**What the exercise asks:**
Copy every line of the records exactly, without including the images.
....................
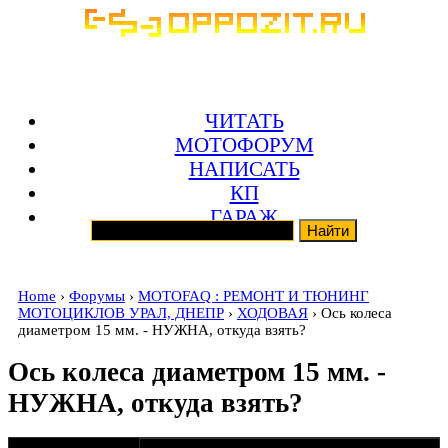
ЧИТАТЬ
МОТОФОРУМ
НАПИСАТЬ
КП
ГАРАЖ
Home
›
Форумы
›
MOTOFAQ : РЕМОНТ И ТЮНИНГ
МОТОЦИКЛОВ УРАЛ, ДНЕПР
›
ХОДОВАЯ
› Ось колеса
диаметром 15 мм. - НУЖНА, откуда взять?
Ось колеса диаметром 15 мм. -
НУЖНА, откуда взять?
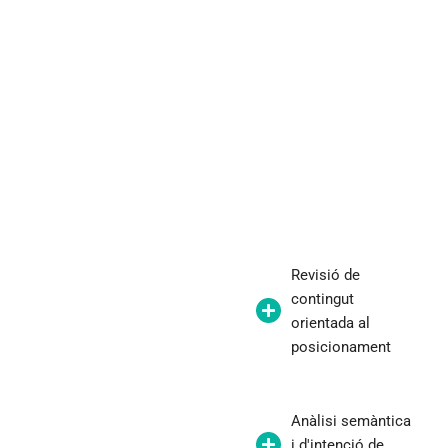
Revisió de
contingut
orientada al
posicionament
Anàlisi semàntica
i d'intenció de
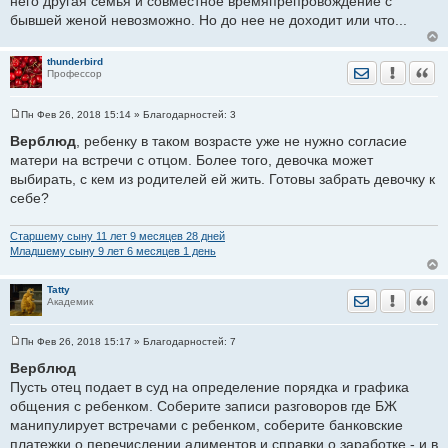
него другая семья и совместное времяпрепровождение с
бывшей женой невозможно. Но до нее не доходит или что...
thunderbird
Отправить лич
Уведомить
Цита
Профессор
Пн Фев 26, 2018 15:14
» Благодарностей:
3
С
о
Верблюд
, ребенку в таком возрасте уже не нужно согласие
о
матери на встречи с отцом. Более того, девочка может
б
щ
выбирать, с кем из родителей ей жить. Готовы забрать девочку к
е
себе?
н
и
е
Старшему сыну 11 лет 9 месяцев 28 дней
Младшему сыну 9 лет 6 месяцев 1 день
Tatty
Отправить лич
Уведомить
Цита
Академик
Пн Фев 26, 2018 15:17
» Благодарностей:
7
С
о
Верблюд
о
Пусть отец подает в суд на определение порядка и графика
б
щ
общения с ребенком. Соберите записи разговоров где БЖ
е
манипулирует встречами с ребенком, соберите банковские
н
и
платежки о перечислении алиментов и справки о заработке - и в
е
....................
**Final answer:**
ЧИТАТЬ
МОТОФОРУМ
НАПИСАТЬ
КП
ГАРАЖ
Home
›
Форумы
›
MOTOFAQ : РЕМОНТ И ТЮНИНГ
МОТОЦИКЛОВ УРАЛ, ДНЕПР
›
ХОДОВАЯ
› Ось колеса
диаметром 15 мм. - НУЖНА, откуда взять?
Ось колеса диаметром 15 мм. -
НУЖНА, откуда взять?
Revisió de
contingut
orientada al
posicionament
Anàlisi semàntica
i d'intenció de
него другая семья и совместное времяпрепровождение с
бывшей женой невозможно. Но до нее не доходит или что...
thunderbird
Отправить лич
Уведомить
Цита
Профессор
Пн Фев 26, 2018 15:14
» Благодарностей:
3
С
о
Верблюд
, ребенку в таком возрасте уже не нужно согласие
о
матери на встречи с отцом. Более того, девочка может
б
щ
выбирать, с кем из родителей ей жить. Готовы забрать девочку к
е
себе?
н
и
е
Старшему сыну 11 лет 9 месяцев 28 дней
Младшему сыну 9 лет 6 месяцев 1 день
Tatty
Отправить лич
Уведомить
Цита
Академик
Пн Фев 26, 2018 15:17
» Благодарностей:
7
С
о
Верблюд
о
Пусть отец подает в суд на определение порядка и графика
б
щ
общения с ребенком. Соберите записи разговоров где БЖ
е
манипулирует встречами с ребенком, соберите банковские
н
и
платежки о перечислении алиментов и справки о заработке - и в
е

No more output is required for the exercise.